* Data provided
============================================================
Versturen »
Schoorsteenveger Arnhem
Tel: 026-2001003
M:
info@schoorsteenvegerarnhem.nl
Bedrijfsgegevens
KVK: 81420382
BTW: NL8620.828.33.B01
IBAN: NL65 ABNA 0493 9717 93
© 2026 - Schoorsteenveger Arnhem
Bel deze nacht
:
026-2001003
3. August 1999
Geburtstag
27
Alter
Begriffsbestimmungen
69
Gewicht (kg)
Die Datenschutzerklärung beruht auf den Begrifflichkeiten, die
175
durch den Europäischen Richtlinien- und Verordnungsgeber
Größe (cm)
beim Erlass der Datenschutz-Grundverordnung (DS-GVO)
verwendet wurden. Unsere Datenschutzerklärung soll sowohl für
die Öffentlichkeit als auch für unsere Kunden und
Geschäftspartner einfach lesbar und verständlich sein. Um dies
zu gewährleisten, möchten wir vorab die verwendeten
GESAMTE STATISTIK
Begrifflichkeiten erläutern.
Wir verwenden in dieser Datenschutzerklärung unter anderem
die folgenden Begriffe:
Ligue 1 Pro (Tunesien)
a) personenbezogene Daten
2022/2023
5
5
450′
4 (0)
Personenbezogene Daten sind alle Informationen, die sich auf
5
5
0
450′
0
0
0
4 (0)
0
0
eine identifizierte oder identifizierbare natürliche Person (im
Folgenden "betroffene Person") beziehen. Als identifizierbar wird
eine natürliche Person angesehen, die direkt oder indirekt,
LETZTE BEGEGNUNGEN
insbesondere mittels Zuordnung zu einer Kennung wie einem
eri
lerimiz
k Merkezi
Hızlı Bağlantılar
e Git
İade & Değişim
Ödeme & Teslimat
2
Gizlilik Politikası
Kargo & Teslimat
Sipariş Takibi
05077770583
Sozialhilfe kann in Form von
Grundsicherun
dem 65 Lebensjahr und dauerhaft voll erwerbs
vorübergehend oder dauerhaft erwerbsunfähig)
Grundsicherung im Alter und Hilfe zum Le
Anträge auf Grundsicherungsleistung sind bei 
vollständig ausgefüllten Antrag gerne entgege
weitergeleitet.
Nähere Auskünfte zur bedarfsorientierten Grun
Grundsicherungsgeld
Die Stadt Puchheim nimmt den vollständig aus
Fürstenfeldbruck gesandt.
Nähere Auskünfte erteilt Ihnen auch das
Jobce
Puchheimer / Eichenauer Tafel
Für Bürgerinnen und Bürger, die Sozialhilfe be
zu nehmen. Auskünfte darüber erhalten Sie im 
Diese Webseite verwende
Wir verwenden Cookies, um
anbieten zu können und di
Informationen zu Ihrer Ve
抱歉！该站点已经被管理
============================================================
* Task goal
Return all of the material above exactly as it stands.

* Output for this task
Versturen »
Schoorsteenveger Arnhem
Tel: 026-2001003
M:
info@schoorsteenvegerarnhem.nl
Bedrijfsgegevens
KVK: 81420382
BTW: NL8620.828.33.B01
IBAN: NL65 ABNA 0493 9717 93
© 2026 - Schoorsteenveger Arnhem
Bel deze nacht
:
026-2001003
3. August 1999
Geburtstag
27
Alter
Begriffsbestimmungen
69
Gewicht (kg)
Die Datenschutzerklärung beruht auf den Begrifflichkeiten, die
175
durch den Europäischen Richtlinien- und Verordnungsgeber
Größe (cm)
beim Erlass der Datenschutz-Grundverordnung (DS-GVO)
verwendet wurden. Unsere Datenschutzerklärung soll sowohl für
die Öffentlichkeit als auch für unsere Kunden und
Geschäftspartner einfach lesbar und verständlich sein. Um dies
zu gewährleisten, möchten wir vorab die verwendeten
GESAMTE STATISTIK
Begrifflichkeiten erläutern.
Wir verwenden in dieser Datenschutzerklärung unter anderem
die folgenden Begriffe:
Ligue 1 Pro (Tunesien)
a) personenbezogene Daten
2022/2023
5
5
450′
4 (0)
Personenbezogene Daten sind alle Informationen, die sich auf
5
5
0
450′
0
0
0
4 (0)
0
0
eine identifizierte oder identifizierbare natürliche Person (im
Folgenden "betroffene Person") beziehen. Als identifizierbar wird
eine natürliche Person angesehen, die direkt oder indirekt,
LETZTE BEGEGNUNGEN
insbesondere mittels Zuordnung zu einer Kennung wie einem
eri
lerimiz
k Merkezi
Hızlı Bağlantılar
e Git
İade & Değişim
Ödeme & Teslimat
2
Gizlilik Politikası
Kargo & Teslimat
Sipariş Takibi
05077770583
Sozialhilfe kann in Form von
Grundsicherun
dem 65 Lebensjahr und dauerhaft voll erwerbs
vorübergehend oder dauerhaft erwerbsunfähig)
Grundsicherung im Alter und Hilfe zum Le
Anträge auf Grundsicherungsleistung sind bei 
vollständig ausgefüllten Antrag gerne entgege
weitergeleitet.
Nähere Auskünfte zur bedarfsorientierten Grun
Grundsicherungsgeld
Die Stadt Puchheim nimmt den vollständig aus
Fürstenfeldbruck gesandt.
Nähere Auskünfte erteilt Ihnen auch das
Jobce
Puchheimer / Eichenauer Tafel
Für Bürgerinnen und Bürger, die Sozialhilfe be
zu nehmen. Auskünfte darüber erhalten Sie im 
Diese Webseite verwende
Wir verwenden Cookies, um
anbieten zu können und di
Informationen zu Ihrer Ve
抱歉！该站点已经被管理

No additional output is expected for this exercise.